**WHAT THE EXERCISE ASKS**
Output the lines of the entries below beginning at the one with "Southern Africa" and ending with the last, exactly as written and without pictures.

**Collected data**

------------

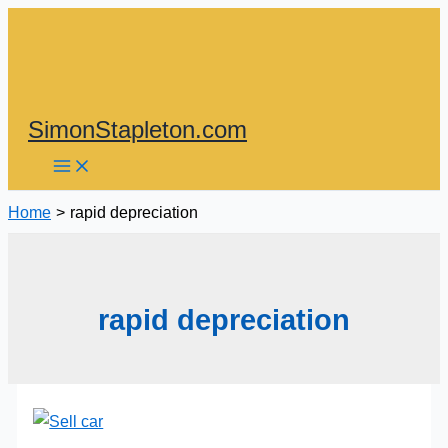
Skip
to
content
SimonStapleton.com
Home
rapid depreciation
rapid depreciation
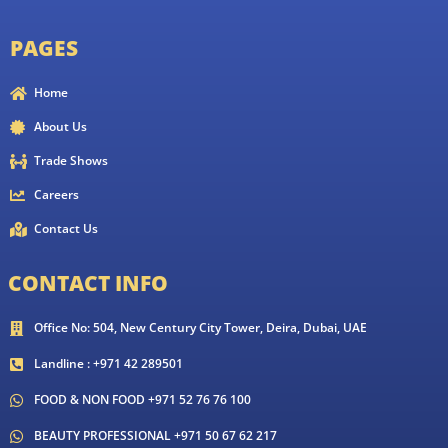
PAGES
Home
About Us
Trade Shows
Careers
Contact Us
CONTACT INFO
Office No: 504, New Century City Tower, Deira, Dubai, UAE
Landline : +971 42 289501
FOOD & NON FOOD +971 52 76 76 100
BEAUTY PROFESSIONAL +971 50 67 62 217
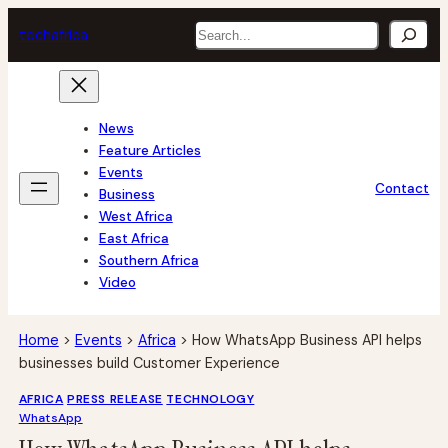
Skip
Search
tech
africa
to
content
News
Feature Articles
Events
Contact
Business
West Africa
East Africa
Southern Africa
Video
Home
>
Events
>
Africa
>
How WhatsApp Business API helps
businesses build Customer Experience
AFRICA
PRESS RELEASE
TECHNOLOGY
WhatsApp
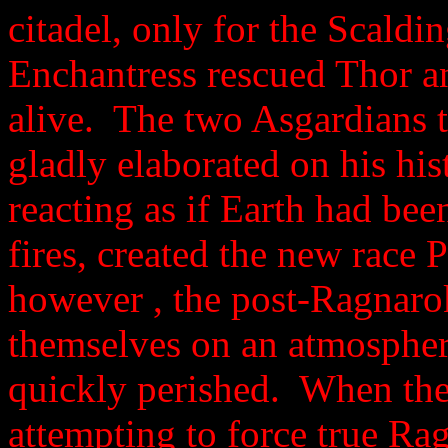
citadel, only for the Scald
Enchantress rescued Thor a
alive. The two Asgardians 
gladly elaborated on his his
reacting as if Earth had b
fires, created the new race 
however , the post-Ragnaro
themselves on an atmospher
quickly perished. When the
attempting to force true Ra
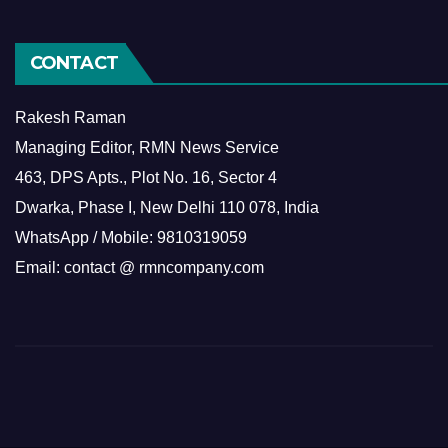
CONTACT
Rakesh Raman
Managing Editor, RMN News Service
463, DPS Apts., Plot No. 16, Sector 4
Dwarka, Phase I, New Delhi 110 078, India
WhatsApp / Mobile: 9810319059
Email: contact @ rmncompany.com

------------

**EXERCISE RESULT**
Southern Africa
Video
Home
>
Events
>
Africa
>
How WhatsApp Business API helps
businesses build Customer Experience
AFRICA
PRESS RELEASE
TECHNOLOGY
WhatsApp
citadel, only for the Scald
Enchantress rescued Thor a
alive. The two Asgardians 
gladly elaborated on his his
reacting as if Earth had b
fires, created the new race 
however , the post-Ragnaro
themselves on an atmospher
quickly perished. When the
attempting to force true Ra
CONTACT
Rakesh Raman
Managing Editor, RMN News Service
463, DPS Apts., Plot No. 16, Sector 4
Dwarka, Phase I, New Delhi 110 078, India
WhatsApp / Mobile: 9810319059
Email: contact @ rmncompany.com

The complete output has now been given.